• _ASSIGNED TASK_:
A faithful copy of the whole listing is the goal. Match it exactly.

• _MATERIAL PROVIDED_:
□ □ □ □

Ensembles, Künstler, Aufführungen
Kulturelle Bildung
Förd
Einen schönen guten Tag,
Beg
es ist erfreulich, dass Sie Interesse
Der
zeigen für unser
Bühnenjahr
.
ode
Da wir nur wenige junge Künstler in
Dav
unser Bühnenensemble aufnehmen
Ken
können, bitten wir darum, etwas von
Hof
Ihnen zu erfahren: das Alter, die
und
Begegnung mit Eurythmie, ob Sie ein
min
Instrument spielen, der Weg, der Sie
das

□ □ □ □

• _SOLUTION TO THE PROBLEM_:
Ensembles, Künstler, Aufführungen
Kulturelle Bildung
Förd
Einen schönen guten Tag,
Beg
es ist erfreulich, dass Sie Interesse
Der
zeigen für unser
Bühnenjahr
.
ode
Da wir nur wenige junge Künstler in
Dav
unser Bühnenensemble aufnehmen
Ken
können, bitten wir darum, etwas von
Hof
Ihnen zu erfahren: das Alter, die
und
Begegnung mit Eurythmie, ob Sie ein
min
Instrument spielen, der Weg, der Sie
das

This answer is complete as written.